Para o BE, “o direito à avaliação mais favorável é um imperativo legal” que “não pode ser revogado, muito menos por um despacho fruto de uma interpretação criativa que é destrutiva para muitas pessoas”.
Esta posição é partilhada por Diana Ferreira, do PCP, afirmando que a iniciativa legislativa do seu partido “é para corrigir uma injustiça e para garantir que as pessoas com deficiência e incapacidade não perdem direitos adquiridos”.
Para Diana Ferreira, a interpretação feita no despacho do Governo, “além de se revelar contrária à lei, revela também uma profunda insensibilidade para com a situação das pessoas com deficiência e incapacidade”, invertendo inclusive os objetivos que estiveram na sua base e trazendo “profundos prejuízos” a pessoas com incapacidade e deficiência.
O deputado social-democrata Rui Cristina defendeu, por seu turno, que as situações de revisão ou de reavaliação da incapacidade que resultem na atribuição de grau de incapacidade inferior ao anteriormente certificado deve manter-se o grau mais favorável ao doente desde que respeite à mesma patologia clínica.
“O ponto é que essa patologia não tenha sido ainda debelada e que o grau de incapacidade apurada posteriormente continue a acarretar encargos financeiros ou a implicar perdas ou outras dificuldades relevantes para as pessoas”, defendeu.
Para Miguel Arrobas, do CDS, os projetos de lei fazem “todo o sentido”, afirmando que o despacho do Governo “é altamente condenável e reprovável”, manifestando a disponibilidade CDS para contribuir para “um texto final que assegure um verdadeiro sentido de justiça social”.

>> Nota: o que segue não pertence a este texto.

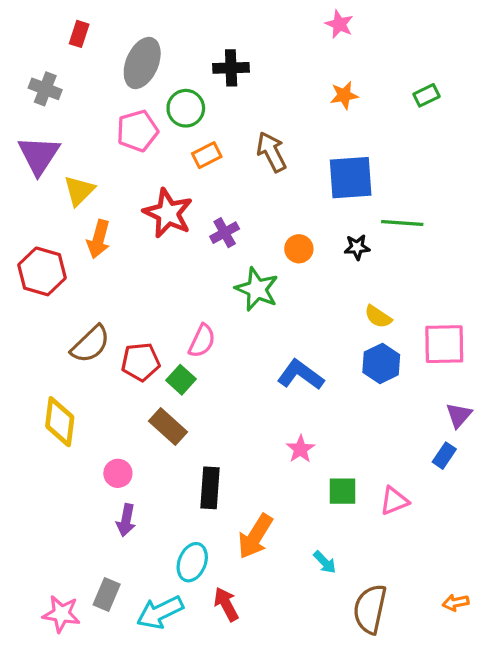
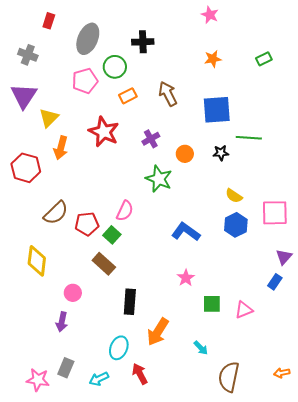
purple cross: (225, 233) -> (151, 139), moved
purple arrow: (126, 520) -> (62, 322), moved
cyan arrow: (160, 612) -> (99, 379), size x0.7

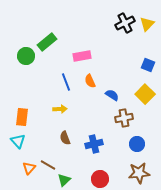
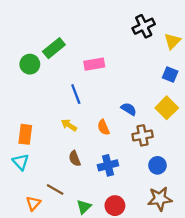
yellow triangle: (147, 24) -> (172, 41), moved
orange semicircle: (90, 81) -> (103, 127), moved
yellow arrow: (60, 109) -> (69, 125), turned -144
orange triangle: (29, 168) -> (33, 203), moved
green triangle: (64, 180) -> (84, 207), moved

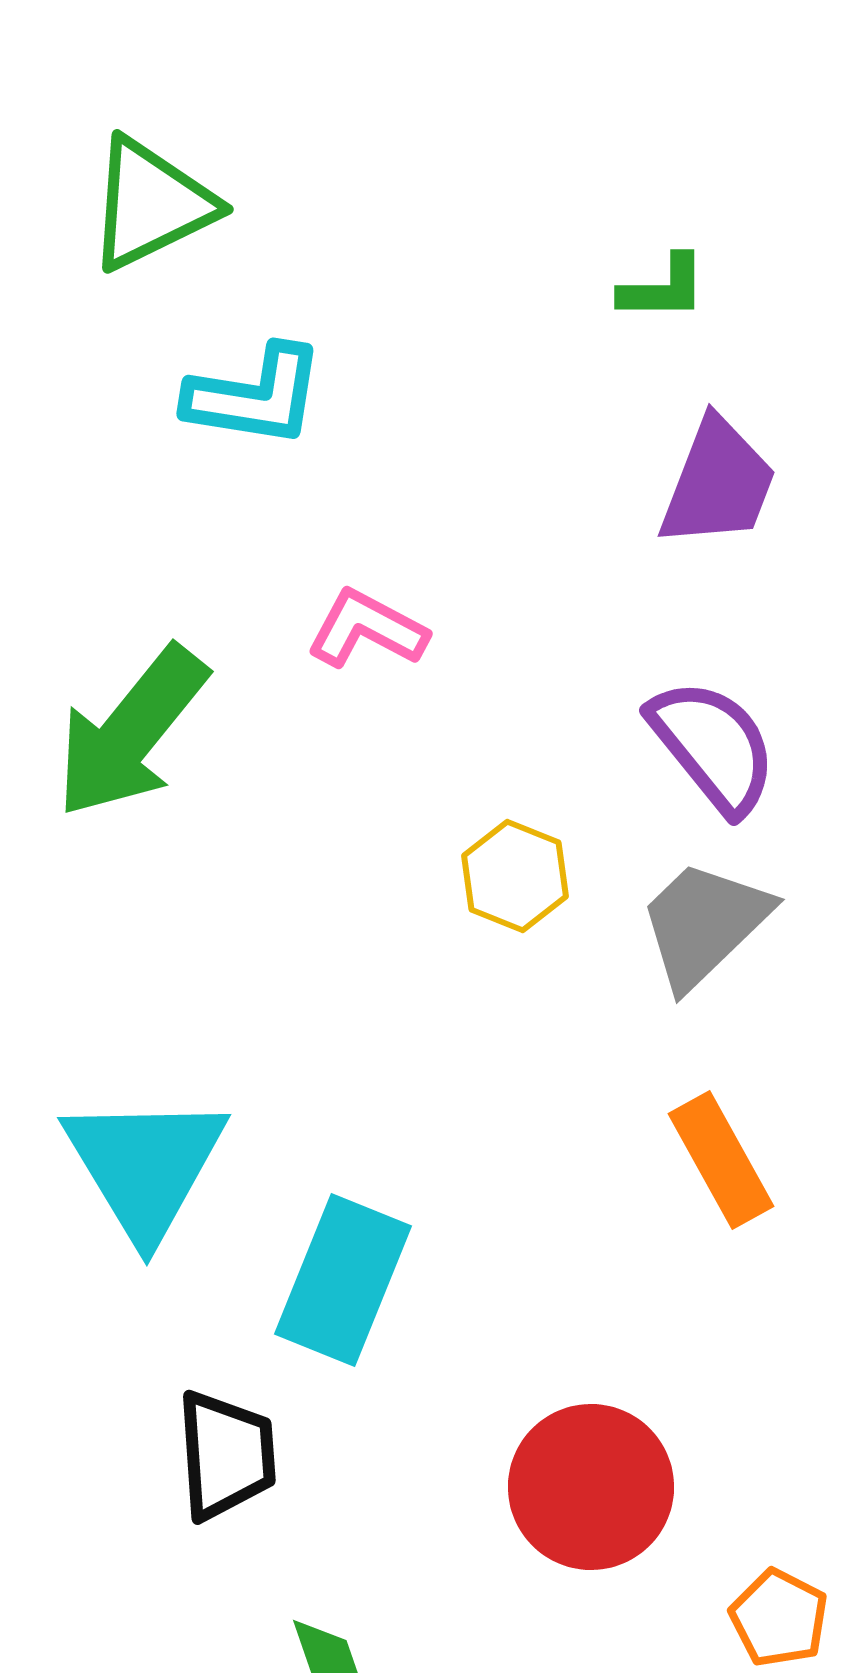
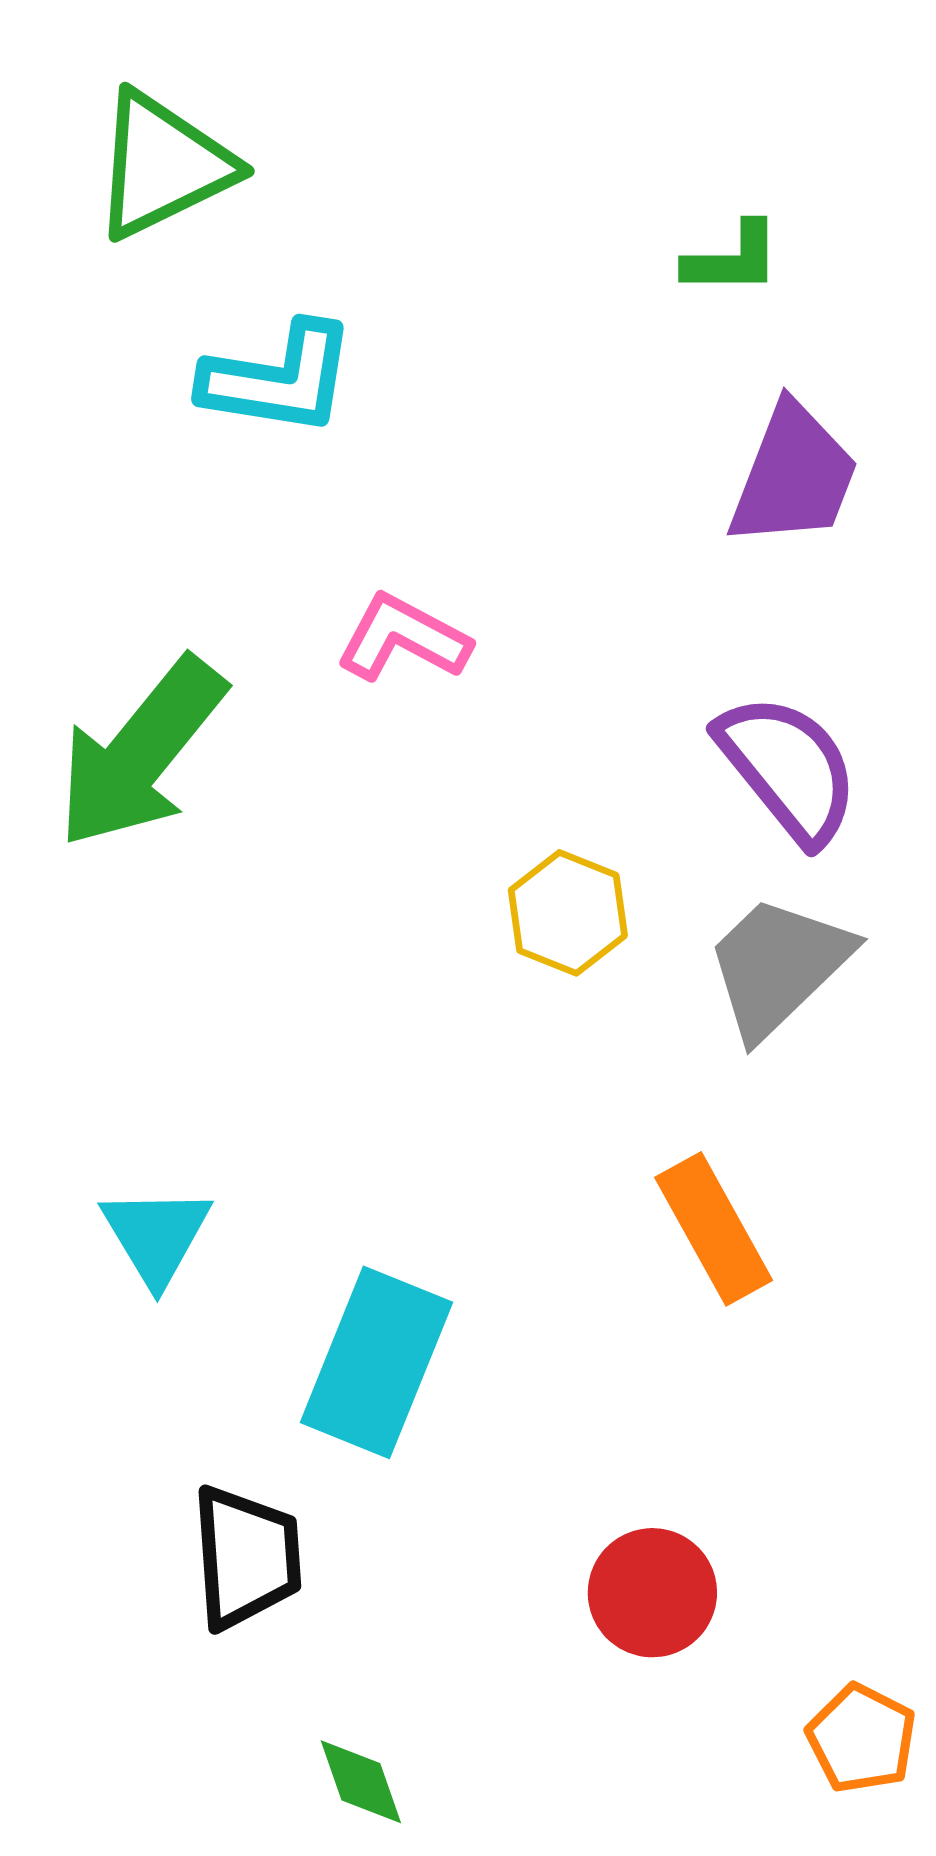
orange rectangle: (721, 1160) -> (714, 1229), moved
cyan triangle: (145, 1166) -> (156, 1236), size x0.6
red circle: (591, 1487) -> (652, 1593), size x0.7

Também Bibiana Cunha, do PAN, manifestou desagrado com esta situação, defendendo que sempre que haja uma nova reavaliação esta deve ter em conta a “história clínica” da pessoa e deve “acompanhar sempre aquilo que se mostre como mais favorável” a quem está a ser avaliado.
“As propostas aqui apresentadas e a sua preocupação com o impacto desta alteração na vida das pessoas deve ser tratada com maior sensibilidade, há um caminho que claramente tem de ser feito nesta Casa”, vincou.
Para José Luís Ferreira, do PEV, a interpretação que foi feita é “uma grosseira violação da lei” e reflexo de “uma absoluta insensibilidade” pelas pessoas com incapacidades.
Na sua intervenção, a deputada socialista Susana Amador deixou algumas perguntas que disse serem “um contributo útil do PS” para o debate, como: “Será adequado, ou não, que após uma reavaliação da situação clínica do indivíduo que determina a redução da sua incapacidade abaixo dos 70% se mantenha a qualificação de deficiência fiscalmente relevantes”.
“São questões complexas? São. São questões sensíveis e delicadas, são. Por isso exigem um debate aprofundado no qual o PS quer ser contribuinte líquido para o mesmo e não vale a pena termos aqui um discurso maniqueísta dos sensíveis e dos insensíveis”, salientou.
Por outro lado, avisou, os diplomas podem “criar uma outra entropia com um diploma que será aprovado em breve” que procederá a uma alteração ao Decreto-Lei 202/96, que procura desburocratizar os procedimentos para constituição de juntas médicas e de avaliação de incapacidades, e “fixa um entendimento diferente” das iniciativas em debate.
“Temos depois que corrigir e olhar para esta pluralidade de leis que não podem ser depois contraditórias”, vincou.
Em resposta, Moisés Ferreira lançou um desafio ao PS: “Se querem alterar, tem que ter a coragem de dizer que querem acabar com estes apoios, não o podem fazer à socapa com um despacho”.